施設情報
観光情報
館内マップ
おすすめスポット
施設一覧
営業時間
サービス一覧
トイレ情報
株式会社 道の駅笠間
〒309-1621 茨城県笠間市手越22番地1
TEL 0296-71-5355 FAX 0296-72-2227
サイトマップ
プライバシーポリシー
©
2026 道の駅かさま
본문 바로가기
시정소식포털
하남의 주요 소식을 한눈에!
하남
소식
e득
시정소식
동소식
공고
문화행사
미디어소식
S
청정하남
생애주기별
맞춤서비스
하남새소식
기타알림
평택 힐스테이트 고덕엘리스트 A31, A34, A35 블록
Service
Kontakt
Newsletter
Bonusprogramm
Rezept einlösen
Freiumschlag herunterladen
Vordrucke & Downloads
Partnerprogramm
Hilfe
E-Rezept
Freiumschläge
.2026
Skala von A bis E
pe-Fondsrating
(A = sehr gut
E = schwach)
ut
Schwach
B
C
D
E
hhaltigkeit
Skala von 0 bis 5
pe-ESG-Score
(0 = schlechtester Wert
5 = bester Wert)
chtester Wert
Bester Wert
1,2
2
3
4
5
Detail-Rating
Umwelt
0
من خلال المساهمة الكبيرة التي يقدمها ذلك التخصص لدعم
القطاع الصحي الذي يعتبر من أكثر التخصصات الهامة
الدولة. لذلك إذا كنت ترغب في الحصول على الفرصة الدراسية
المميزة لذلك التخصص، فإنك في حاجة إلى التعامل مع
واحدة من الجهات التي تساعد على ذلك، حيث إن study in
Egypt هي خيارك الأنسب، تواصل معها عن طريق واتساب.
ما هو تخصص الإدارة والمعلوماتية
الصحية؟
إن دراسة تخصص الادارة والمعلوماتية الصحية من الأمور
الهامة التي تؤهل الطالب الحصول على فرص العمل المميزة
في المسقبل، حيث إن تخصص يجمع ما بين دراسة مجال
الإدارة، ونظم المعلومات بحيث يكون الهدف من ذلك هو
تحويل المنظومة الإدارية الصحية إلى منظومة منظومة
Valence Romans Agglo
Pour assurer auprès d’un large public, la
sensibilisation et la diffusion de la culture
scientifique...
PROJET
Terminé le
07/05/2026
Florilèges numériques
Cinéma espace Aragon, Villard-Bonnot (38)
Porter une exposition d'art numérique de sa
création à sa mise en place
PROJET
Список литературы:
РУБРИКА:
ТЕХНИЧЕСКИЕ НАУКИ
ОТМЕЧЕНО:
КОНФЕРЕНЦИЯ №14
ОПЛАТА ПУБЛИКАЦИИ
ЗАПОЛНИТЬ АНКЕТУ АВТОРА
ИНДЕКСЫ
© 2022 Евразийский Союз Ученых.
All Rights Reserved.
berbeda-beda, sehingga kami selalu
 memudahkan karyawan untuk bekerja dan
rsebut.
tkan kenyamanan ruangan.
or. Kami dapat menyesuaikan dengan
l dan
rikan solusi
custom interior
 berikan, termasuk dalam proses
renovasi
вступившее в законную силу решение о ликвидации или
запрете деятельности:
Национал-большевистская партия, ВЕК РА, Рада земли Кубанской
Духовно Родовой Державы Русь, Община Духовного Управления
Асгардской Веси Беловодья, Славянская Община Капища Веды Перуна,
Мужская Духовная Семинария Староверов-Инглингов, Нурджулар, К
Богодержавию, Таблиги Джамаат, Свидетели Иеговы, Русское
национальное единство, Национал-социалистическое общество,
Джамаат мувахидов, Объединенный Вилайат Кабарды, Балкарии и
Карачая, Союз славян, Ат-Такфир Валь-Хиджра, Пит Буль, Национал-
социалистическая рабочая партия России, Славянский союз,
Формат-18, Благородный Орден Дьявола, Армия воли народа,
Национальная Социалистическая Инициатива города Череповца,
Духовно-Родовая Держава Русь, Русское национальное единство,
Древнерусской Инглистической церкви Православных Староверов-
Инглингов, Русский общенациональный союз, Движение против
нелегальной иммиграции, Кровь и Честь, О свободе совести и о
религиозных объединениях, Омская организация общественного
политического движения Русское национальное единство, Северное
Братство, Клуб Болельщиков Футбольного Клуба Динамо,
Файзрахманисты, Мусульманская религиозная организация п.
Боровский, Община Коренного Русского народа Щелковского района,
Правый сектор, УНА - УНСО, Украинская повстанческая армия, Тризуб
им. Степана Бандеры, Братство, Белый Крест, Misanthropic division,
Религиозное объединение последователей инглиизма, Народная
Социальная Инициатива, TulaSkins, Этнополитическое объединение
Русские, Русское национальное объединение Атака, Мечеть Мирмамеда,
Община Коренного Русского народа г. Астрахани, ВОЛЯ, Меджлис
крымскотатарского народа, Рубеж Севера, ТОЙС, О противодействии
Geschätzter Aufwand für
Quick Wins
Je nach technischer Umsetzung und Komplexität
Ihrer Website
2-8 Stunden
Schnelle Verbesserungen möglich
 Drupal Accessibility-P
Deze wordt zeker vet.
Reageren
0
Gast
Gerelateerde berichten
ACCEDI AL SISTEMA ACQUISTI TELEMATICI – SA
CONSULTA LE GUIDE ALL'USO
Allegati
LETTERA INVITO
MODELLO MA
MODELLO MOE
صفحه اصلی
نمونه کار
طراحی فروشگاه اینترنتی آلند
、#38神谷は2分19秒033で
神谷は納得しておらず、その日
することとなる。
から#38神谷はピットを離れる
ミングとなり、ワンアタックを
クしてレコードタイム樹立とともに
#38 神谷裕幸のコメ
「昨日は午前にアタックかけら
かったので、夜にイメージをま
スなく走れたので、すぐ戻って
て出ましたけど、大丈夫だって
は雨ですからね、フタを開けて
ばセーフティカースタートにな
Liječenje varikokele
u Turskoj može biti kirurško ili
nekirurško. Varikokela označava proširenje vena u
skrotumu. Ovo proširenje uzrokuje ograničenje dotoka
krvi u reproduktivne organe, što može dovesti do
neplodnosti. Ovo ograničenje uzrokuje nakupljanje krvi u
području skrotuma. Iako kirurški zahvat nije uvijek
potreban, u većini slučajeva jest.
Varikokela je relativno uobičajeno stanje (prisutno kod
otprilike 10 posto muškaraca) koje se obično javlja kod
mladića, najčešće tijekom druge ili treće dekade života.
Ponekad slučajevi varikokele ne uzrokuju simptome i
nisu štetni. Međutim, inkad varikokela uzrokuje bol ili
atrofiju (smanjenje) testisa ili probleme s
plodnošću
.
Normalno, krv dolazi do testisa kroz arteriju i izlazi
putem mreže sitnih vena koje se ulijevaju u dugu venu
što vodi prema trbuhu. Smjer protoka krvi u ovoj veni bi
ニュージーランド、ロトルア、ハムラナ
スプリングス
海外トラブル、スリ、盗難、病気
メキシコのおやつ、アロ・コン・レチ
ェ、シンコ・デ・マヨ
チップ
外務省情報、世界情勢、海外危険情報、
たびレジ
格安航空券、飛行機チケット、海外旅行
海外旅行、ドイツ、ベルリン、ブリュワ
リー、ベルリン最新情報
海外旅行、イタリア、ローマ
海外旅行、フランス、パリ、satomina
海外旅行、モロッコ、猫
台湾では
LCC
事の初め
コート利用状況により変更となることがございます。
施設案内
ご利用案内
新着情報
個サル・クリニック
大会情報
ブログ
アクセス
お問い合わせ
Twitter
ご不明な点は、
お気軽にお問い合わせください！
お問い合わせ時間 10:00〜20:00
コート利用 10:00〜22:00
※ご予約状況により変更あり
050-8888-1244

# Goal of the exercise:
How many of the lines above hold the word "الهامة"? Answer with only the number.

# Answer to this problem:
2